Task prompt>
Retype each line of the listing. Do not alter anything.

Task input>
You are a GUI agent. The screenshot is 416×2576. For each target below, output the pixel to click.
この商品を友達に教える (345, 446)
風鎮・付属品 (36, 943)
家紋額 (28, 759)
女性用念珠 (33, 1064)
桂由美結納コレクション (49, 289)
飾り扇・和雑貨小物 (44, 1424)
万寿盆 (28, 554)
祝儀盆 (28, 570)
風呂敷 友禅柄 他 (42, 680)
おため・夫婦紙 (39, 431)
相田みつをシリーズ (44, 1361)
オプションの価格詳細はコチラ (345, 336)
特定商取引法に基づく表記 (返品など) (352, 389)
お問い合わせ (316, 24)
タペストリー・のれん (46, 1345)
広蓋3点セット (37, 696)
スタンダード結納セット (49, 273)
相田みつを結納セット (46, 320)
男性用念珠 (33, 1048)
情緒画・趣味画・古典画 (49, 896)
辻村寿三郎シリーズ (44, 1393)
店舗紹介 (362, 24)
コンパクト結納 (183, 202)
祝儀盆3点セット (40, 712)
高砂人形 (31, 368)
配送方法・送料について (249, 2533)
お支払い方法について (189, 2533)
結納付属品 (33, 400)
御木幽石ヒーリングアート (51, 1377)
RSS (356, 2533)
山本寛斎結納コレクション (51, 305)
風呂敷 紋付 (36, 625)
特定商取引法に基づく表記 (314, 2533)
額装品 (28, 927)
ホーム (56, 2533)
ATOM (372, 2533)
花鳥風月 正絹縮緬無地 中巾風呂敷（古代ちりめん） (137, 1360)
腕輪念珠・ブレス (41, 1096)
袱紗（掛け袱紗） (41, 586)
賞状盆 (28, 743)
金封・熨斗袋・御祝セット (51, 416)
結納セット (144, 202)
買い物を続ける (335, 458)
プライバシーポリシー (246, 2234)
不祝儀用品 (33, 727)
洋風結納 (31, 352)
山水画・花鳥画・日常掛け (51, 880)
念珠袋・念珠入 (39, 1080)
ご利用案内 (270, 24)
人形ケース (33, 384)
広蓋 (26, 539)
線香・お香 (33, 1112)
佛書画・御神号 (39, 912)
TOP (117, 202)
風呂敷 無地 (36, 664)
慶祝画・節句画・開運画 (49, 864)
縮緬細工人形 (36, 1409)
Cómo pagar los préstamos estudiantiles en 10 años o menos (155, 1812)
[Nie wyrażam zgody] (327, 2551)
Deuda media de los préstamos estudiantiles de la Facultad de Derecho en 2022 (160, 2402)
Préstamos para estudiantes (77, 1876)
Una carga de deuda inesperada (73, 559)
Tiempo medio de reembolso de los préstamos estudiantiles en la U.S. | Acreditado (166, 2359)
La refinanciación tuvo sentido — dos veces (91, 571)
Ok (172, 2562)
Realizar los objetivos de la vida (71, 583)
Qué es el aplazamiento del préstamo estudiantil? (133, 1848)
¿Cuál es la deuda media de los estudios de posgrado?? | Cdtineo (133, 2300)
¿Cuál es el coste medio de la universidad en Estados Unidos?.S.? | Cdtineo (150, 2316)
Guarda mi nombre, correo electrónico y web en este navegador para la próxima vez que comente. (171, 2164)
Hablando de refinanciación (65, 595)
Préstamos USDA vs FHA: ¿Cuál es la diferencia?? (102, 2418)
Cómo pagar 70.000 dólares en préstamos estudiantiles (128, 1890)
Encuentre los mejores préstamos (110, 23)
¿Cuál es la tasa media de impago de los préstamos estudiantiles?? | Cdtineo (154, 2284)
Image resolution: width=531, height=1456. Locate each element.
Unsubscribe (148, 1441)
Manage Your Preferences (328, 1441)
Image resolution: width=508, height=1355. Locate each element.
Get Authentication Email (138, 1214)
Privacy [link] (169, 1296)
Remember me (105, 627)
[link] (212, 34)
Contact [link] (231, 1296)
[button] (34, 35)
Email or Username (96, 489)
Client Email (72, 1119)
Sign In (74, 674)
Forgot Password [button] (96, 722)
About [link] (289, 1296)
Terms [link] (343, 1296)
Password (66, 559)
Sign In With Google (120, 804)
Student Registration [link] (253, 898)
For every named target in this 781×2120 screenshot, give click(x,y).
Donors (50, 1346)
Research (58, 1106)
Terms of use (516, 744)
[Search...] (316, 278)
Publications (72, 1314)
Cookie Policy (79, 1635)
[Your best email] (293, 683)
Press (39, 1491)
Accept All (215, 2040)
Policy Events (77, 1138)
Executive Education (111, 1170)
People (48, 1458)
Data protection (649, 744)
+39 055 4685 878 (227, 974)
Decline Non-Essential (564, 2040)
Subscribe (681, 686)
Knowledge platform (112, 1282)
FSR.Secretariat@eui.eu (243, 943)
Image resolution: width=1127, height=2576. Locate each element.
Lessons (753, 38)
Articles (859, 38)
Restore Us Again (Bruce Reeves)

Response to the task>
You are a GUI agent. The screenshot is 416×2576. For each target below, output the pixel to click.
この商品を友達に教える (345, 446)
風鎮・付属品 (36, 943)
家紋額 (28, 759)
女性用念珠 (33, 1064)
桂由美結納コレクション (49, 289)
飾り扇・和雑貨小物 (44, 1424)
万寿盆 (28, 554)
祝儀盆 (28, 570)
風呂敷 友禅柄 他 (42, 680)
おため・夫婦紙 (39, 431)
相田みつをシリーズ (44, 1361)
オプションの価格詳細はコチラ (345, 336)
特定商取引法に基づく表記 (返品など) (352, 389)
お問い合わせ (316, 24)
タペストリー・のれん (46, 1345)
広蓋3点セット (37, 696)
スタンダード結納セット (49, 273)
相田みつを結納セット (46, 320)
男性用念珠 (33, 1048)
情緒画・趣味画・古典画 (49, 896)
辻村寿三郎シリーズ (44, 1393)
店舗紹介 (362, 24)
コンパクト結納 (183, 202)
祝儀盆3点セット (40, 712)
高砂人形 (31, 368)
配送方法・送料について (249, 2533)
お支払い方法について (189, 2533)
結納付属品 (33, 400)
御木幽石ヒーリングアート (51, 1377)
RSS (356, 2533)
山本寛斎結納コレクション (51, 305)
風呂敷 紋付 (36, 625)
特定商取引法に基づく表記 (314, 2533)
額装品 (28, 927)
ホーム (56, 2533)
ATOM (372, 2533)
花鳥風月 正絹縮緬無地 中巾風呂敷（古代ちりめん） (137, 1360)
腕輪念珠・ブレス (41, 1096)
袱紗（掛け袱紗） (41, 586)
賞状盆 (28, 743)
金封・熨斗袋・御祝セット (51, 416)
結納セット (144, 202)
買い物を続ける (335, 458)
プライバシーポリシー (246, 2234)
不祝儀用品 (33, 727)
洋風結納 (31, 352)
山水画・花鳥画・日常掛け (51, 880)
念珠袋・念珠入 (39, 1080)
ご利用案内 (270, 24)
人形ケース (33, 384)
広蓋 (26, 539)
線香・お香 (33, 1112)
佛書画・御神号 (39, 912)
TOP (117, 202)
風呂敷 無地 (36, 664)
慶祝画・節句画・開運画 (49, 864)
縮緬細工人形 (36, 1409)
Cómo pagar los préstamos estudiantiles en 10 años o menos (155, 1812)
[Nie wyrażam zgody] (327, 2551)
Deuda media de los préstamos estudiantiles de la Facultad de Derecho en 2022 (160, 2402)
Préstamos para estudiantes (77, 1876)
Una carga de deuda inesperada (73, 559)
Tiempo medio de reembolso de los préstamos estudiantiles en la U.S. | Acreditado (166, 2359)
La refinanciación tuvo sentido — dos veces (91, 571)
Ok (172, 2562)
Realizar los objetivos de la vida (71, 583)
Qué es el aplazamiento del préstamo estudiantil? (133, 1848)
¿Cuál es la deuda media de los estudios de posgrado?? | Cdtineo (133, 2300)
¿Cuál es el coste medio de la universidad en Estados Unidos?.S.? | Cdtineo (150, 2316)
Guarda mi nombre, correo electrónico y web en este navegador para la próxima vez que comente. (171, 2164)
Hablando de refinanciación (65, 595)
Préstamos USDA vs FHA: ¿Cuál es la diferencia?? (102, 2418)
Cómo pagar 70.000 dólares en préstamos estudiantiles (128, 1890)
Encuentre los mejores préstamos (110, 23)
¿Cuál es la tasa media de impago de los préstamos estudiantiles?? | Cdtineo (154, 2284)
Image resolution: width=531, height=1456. Locate each element.
Unsubscribe (148, 1441)
Manage Your Preferences (328, 1441)
Image resolution: width=508, height=1355. Locate each element.
Get Authentication Email (138, 1214)
Privacy [link] (169, 1296)
Remember me (105, 627)
[link] (212, 34)
Contact [link] (231, 1296)
[button] (34, 35)
Email or Username (96, 489)
Client Email (72, 1119)
Sign In (74, 674)
Forgot Password [button] (96, 722)
About [link] (289, 1296)
Terms [link] (343, 1296)
Password (66, 559)
Sign In With Google (120, 804)
Student Registration [link] (253, 898)
For every named target in this 781×2120 screenshot, give click(x,y).
Donors (50, 1346)
Research (58, 1106)
Terms of use (516, 744)
[Search...] (316, 278)
Publications (72, 1314)
Cookie Policy (79, 1635)
[Your best email] (293, 683)
Press (39, 1491)
Accept All (215, 2040)
Policy Events (77, 1138)
Executive Education (111, 1170)
People (48, 1458)
Data protection (649, 744)
+39 055 4685 878 (227, 974)
Decline Non-Essential (564, 2040)
Subscribe (681, 686)
Knowledge platform (112, 1282)
FSR.Secretariat@eui.eu (243, 943)
Image resolution: width=1127, height=2576. Locate each element.
Lessons (753, 38)
Articles (859, 38)
Restore Us Again (Bruce Reeves)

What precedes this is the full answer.